Muchos días me impaciento con el desinterés, la falta de curiosidad y el desprecio general por la vida académica de mis estudiantes. Siento que, en comparación con mi propia generación, que luchó por superar las secuelas del franquismo, tienen mucho más de qué alegrarse. Como estudiante, me habría encantado tener al alcance las oportunidades que Internet y las tecnologías digitales ofrecen para aprender, pero para la generación más joven, sus propios teléfonos inteligentes se han convertido en una fuente de angustia e incluso de esclavitud a las necesidades reguladas por corporaciones codiciosas.
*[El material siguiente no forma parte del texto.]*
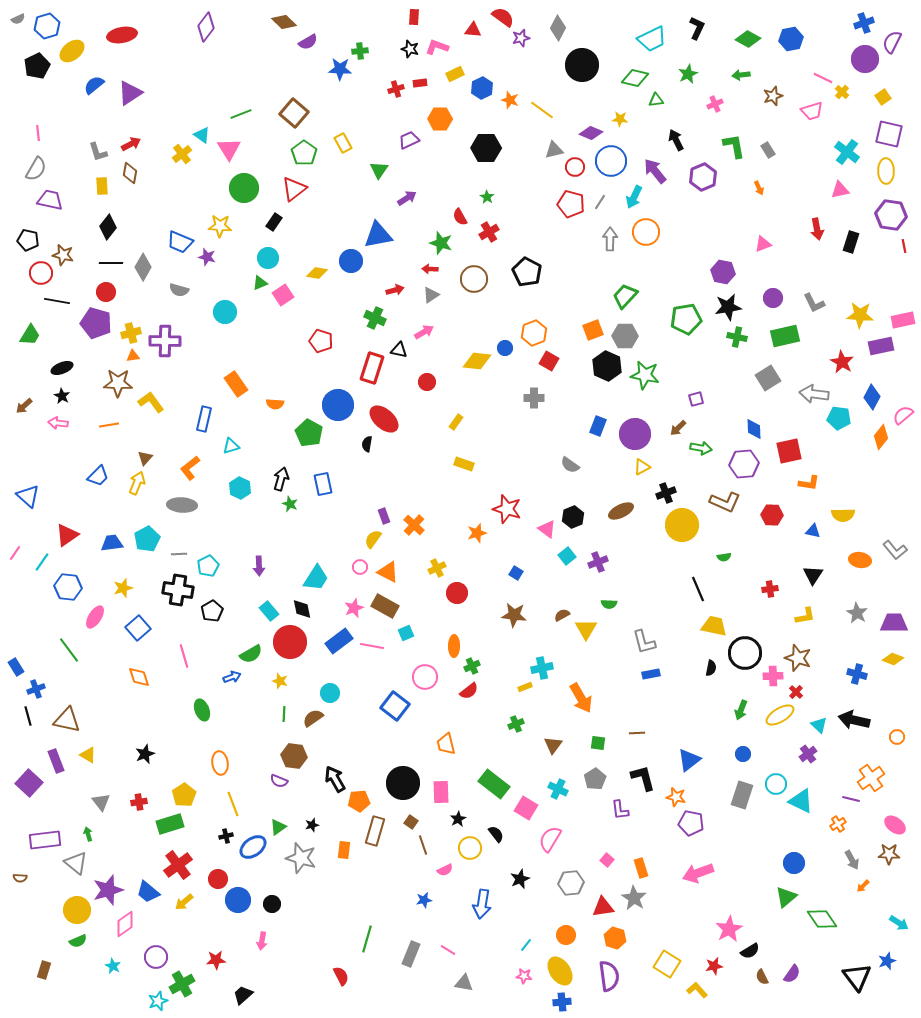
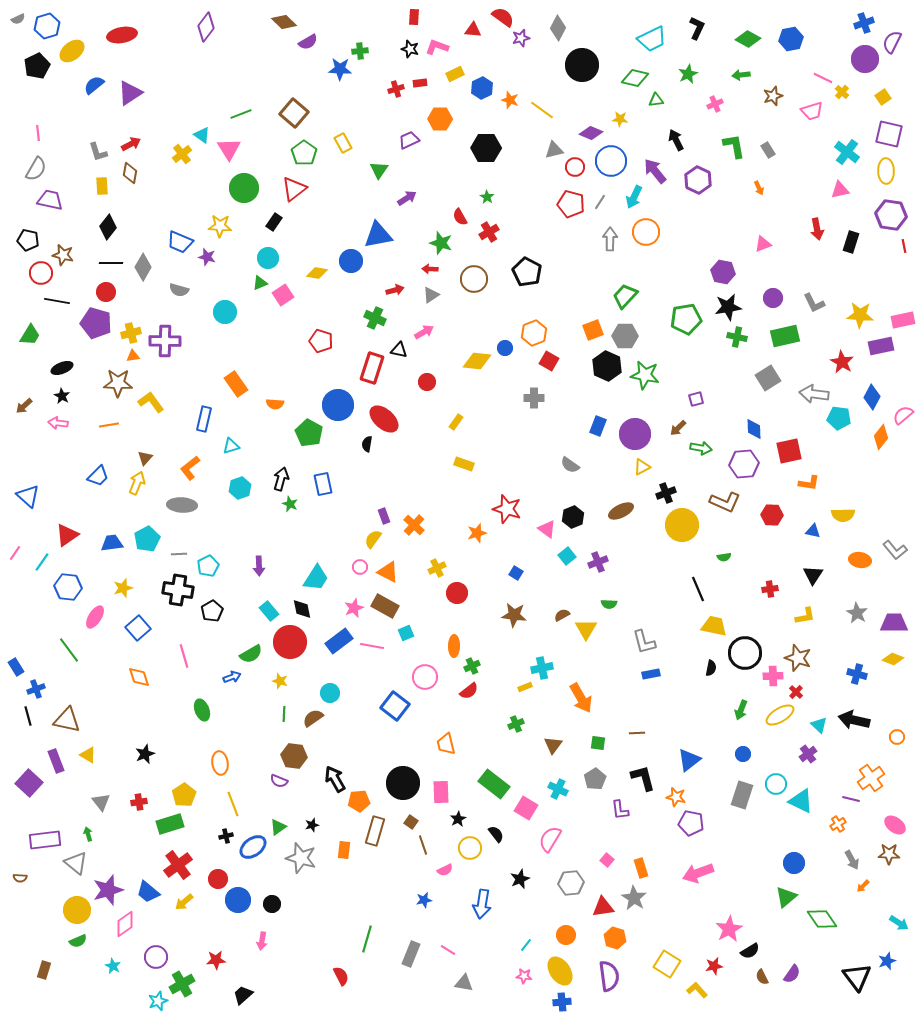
purple hexagon at (703, 177): moved 5 px left, 3 px down; rotated 12 degrees counterclockwise
cyan hexagon at (240, 488): rotated 15 degrees clockwise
Si la educación no puede ofrecer un camino hacia un futuro brillante porque la política, el cambio climático u otra pandemia aleatoria podrían destruirlo, ¿por qué molestarse? Añádase a esto que trabajo en una universidad pública en una época en la que la meritocracia parece haber tocado techo y en la que hay pocas posibilidades de que los hijos de la clase trabajadora puedan ascender en la escala social. Las numerosas universidades privadas que se están abriendo en la comunidad de Madrid son la señal más clara de que esta esperanza ha terminado.

Las cosas son sombrías, seamos claros, y ni siquiera he mencionado lo que está sucediendo en los EE. UU., donde un antivacunas es ahora Ministro de Salud. Si una nueva pandemia golpea la Tierra, grandes segmentos de la población de EE. UU. podrían morir, y más ahora que la nación ya no está afiliada a la OMS. Este desprecio flagrante, criminal y autogenocida de las lecciones que nos enseñó la Covid-19 y la brutal embestida contra la educación pública a todos los niveles que el presidente Trump está desatando son otros ladrillos más en el muro obstaculiza el progreso de la civilización actual. Todos nos veremos afectados.

Mi esperanza es que ver los derechos civiles atacados en la nación más poderosa del mundo pueda impulsar a nuestros estudiantes locales a la acción, para proteger privilegios que no saben que tienen, como el de expresar libremente sus opiniones, participar en activismo de cualquier tipo, tener un buen sistema público de educación y salud, que se respeten sus opciones de género… Puede que no sea suficiente a nivel personal, pero es la base para un buen futuro comunitario. Espero que vean esta verdad y que pronto dejen atrás el desaliento generacional que trajo la Covid-19 por un futuro mejor.